TASK PROMPT: Your answer should be one number, the count of lines in the records that carry the string "unused".

[[ INPUT FOR THIS TASK open ]]

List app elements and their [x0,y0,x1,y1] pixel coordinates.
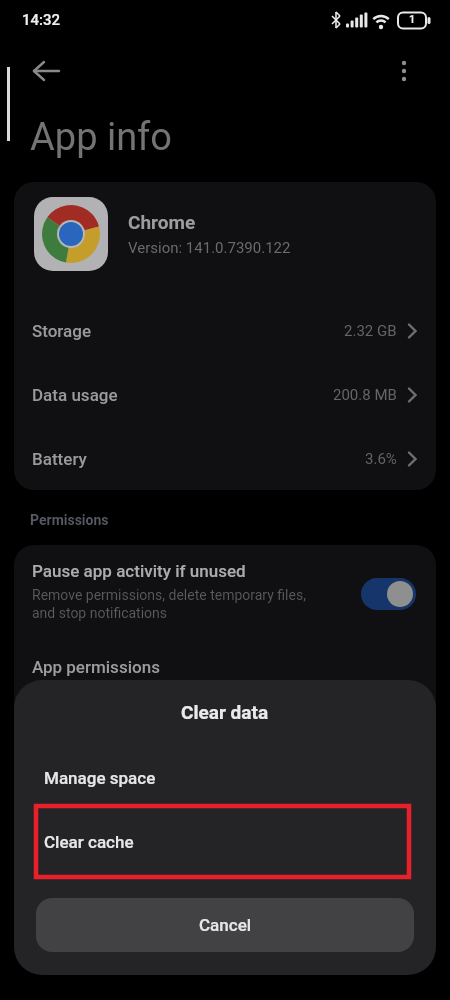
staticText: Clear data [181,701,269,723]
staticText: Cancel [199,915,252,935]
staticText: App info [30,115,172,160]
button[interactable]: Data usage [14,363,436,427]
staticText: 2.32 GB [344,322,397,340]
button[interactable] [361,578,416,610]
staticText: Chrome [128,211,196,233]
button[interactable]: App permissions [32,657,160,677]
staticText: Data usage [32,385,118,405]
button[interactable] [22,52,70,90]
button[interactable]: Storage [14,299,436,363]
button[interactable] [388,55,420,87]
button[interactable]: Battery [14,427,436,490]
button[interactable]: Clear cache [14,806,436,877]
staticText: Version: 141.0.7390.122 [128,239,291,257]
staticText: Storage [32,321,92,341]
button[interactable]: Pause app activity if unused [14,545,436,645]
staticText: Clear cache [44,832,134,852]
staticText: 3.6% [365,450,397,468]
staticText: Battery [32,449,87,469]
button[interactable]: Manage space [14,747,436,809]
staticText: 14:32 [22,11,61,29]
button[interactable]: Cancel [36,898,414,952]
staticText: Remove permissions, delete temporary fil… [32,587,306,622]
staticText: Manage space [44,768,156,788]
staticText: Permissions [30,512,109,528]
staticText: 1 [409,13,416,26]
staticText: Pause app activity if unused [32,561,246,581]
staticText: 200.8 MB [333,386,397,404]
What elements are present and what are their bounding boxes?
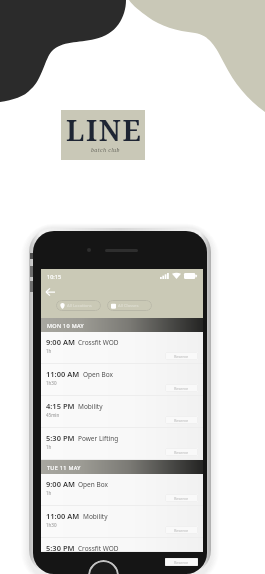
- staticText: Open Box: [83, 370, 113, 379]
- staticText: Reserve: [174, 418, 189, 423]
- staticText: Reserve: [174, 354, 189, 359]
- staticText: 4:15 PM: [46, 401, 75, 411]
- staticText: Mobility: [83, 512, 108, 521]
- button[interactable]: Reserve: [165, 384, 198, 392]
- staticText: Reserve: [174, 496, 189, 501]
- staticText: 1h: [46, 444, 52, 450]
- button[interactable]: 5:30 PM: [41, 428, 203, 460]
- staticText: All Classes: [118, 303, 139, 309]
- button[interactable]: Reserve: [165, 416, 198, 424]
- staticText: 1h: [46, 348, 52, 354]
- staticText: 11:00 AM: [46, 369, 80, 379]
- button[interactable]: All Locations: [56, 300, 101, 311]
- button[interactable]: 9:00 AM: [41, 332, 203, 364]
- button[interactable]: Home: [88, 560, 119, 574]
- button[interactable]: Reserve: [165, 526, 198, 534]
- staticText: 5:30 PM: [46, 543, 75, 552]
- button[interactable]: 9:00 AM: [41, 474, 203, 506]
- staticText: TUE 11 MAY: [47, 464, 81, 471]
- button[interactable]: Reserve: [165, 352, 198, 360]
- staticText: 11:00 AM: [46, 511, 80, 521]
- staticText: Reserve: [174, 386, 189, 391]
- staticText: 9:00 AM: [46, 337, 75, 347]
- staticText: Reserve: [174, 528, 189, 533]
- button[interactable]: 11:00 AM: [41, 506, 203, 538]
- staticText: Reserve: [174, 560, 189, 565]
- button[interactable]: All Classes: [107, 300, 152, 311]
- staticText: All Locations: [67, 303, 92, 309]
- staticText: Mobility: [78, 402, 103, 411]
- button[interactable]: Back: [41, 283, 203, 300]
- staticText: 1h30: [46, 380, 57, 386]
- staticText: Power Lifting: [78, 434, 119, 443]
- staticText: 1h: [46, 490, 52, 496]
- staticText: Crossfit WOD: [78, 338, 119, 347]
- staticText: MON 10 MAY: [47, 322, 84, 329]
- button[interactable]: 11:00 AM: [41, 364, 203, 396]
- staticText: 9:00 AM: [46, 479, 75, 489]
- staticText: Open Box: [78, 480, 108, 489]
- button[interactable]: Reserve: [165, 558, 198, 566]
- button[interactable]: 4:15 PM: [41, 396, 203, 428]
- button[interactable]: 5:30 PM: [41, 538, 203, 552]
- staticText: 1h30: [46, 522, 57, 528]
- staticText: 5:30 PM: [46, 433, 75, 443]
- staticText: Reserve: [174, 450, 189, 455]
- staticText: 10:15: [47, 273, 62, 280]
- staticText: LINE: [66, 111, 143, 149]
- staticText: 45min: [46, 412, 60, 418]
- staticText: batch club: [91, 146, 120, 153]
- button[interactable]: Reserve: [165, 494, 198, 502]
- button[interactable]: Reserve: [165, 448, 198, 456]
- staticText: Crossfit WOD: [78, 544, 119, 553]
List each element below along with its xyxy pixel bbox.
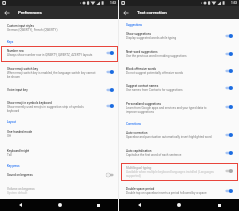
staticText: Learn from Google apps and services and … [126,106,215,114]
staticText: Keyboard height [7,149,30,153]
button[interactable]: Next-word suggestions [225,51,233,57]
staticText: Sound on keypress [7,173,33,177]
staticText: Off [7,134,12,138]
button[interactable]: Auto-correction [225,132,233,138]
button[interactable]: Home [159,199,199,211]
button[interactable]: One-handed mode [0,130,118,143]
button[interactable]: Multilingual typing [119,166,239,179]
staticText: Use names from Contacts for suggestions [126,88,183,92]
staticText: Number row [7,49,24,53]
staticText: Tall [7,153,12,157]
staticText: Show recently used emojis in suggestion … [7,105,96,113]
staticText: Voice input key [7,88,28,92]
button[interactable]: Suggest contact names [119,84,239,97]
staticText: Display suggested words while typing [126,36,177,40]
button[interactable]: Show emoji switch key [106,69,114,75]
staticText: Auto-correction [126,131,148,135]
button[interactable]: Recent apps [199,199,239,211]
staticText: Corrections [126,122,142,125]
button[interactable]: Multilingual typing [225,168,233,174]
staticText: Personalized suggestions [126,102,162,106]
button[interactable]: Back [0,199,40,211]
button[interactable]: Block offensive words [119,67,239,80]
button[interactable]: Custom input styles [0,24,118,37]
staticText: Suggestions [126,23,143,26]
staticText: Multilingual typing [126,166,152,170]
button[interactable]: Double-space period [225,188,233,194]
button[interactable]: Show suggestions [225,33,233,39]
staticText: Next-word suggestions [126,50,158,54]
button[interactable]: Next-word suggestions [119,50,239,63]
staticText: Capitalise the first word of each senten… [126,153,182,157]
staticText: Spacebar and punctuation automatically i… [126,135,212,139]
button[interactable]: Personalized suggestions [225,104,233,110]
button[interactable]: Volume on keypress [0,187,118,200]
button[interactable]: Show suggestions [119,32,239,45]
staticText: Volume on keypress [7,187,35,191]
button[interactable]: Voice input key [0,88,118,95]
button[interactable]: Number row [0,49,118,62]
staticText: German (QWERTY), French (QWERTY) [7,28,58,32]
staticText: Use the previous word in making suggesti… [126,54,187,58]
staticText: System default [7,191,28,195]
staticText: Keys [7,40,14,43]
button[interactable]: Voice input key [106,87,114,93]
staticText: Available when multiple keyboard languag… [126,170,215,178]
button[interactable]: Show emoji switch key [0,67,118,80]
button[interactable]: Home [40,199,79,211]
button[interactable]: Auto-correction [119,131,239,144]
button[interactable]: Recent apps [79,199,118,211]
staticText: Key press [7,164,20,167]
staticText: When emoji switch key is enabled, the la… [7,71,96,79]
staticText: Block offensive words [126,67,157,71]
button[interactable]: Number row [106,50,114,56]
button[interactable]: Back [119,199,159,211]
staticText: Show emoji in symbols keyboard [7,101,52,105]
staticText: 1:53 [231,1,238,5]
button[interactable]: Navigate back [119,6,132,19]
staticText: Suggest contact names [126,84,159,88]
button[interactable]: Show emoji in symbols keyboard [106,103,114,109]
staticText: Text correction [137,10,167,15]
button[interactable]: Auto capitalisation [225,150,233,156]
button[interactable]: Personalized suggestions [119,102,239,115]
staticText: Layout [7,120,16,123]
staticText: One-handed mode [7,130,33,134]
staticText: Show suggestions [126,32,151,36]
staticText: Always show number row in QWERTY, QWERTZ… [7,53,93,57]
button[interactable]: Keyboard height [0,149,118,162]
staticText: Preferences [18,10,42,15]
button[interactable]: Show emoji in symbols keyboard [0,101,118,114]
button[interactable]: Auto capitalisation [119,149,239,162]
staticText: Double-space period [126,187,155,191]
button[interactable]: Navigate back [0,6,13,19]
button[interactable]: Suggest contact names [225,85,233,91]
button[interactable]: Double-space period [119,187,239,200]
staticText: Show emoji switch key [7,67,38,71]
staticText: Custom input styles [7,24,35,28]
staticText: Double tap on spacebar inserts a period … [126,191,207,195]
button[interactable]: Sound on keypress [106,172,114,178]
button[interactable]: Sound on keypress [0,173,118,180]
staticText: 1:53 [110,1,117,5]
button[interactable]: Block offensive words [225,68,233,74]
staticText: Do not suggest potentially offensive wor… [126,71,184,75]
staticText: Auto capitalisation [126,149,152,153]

[[ INPUT FOR THIS TASK closed ]]

ANSWER SPACE: 2